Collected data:
-------------------------

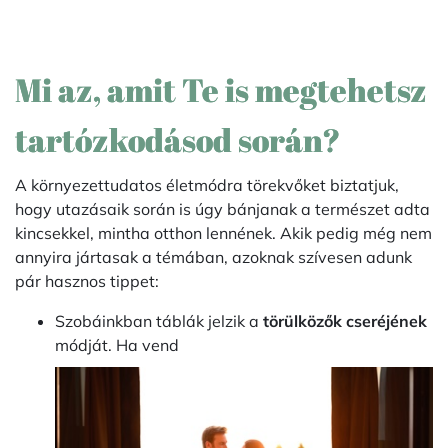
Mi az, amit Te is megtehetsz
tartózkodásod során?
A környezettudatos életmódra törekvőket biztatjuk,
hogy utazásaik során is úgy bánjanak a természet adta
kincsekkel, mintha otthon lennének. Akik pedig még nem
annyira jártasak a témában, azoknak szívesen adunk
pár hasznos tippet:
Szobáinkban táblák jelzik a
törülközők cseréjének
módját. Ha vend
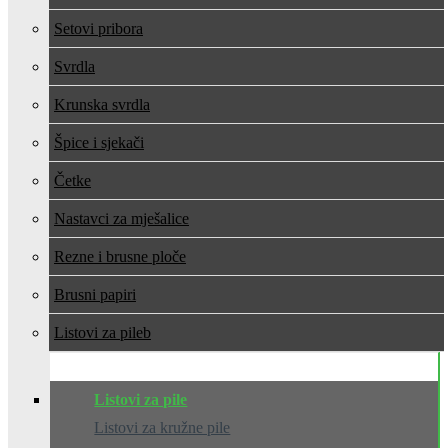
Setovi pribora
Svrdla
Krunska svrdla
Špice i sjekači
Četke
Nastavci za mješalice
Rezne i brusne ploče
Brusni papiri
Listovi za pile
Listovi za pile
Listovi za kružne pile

-------------------------

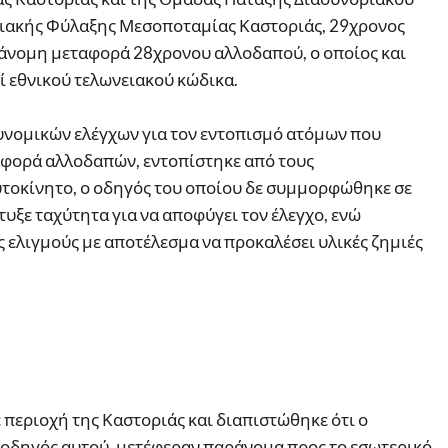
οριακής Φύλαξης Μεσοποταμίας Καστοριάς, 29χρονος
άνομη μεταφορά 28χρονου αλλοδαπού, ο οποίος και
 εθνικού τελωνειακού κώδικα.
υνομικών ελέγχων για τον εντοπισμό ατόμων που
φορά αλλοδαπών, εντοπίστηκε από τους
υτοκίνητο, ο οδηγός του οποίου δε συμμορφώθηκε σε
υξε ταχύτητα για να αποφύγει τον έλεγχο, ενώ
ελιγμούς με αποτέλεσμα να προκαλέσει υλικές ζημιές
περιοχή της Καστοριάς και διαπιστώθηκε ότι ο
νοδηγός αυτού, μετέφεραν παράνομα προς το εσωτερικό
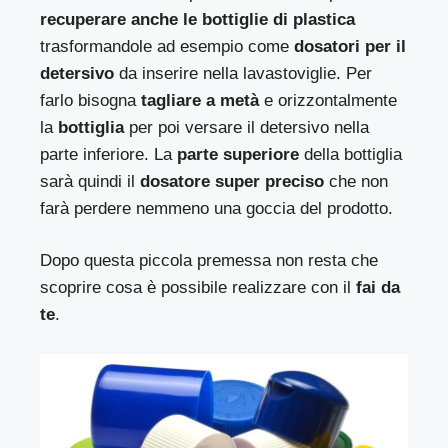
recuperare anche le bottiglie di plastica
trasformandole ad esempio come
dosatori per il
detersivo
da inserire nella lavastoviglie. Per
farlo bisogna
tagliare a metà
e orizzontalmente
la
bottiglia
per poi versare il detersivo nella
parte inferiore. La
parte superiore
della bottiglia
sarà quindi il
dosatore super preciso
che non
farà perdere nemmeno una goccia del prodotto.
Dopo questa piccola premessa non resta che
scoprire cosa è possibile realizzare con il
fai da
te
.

-------------------------

Return all lines from the data that include the string "Καστοριάς".

> Exercise answer:
οριακής Φύλαξης Μεσοποταμίας Καστοριάς, 29χρονος
περιοχή της Καστοριάς και διαπιστώθηκε ότι ο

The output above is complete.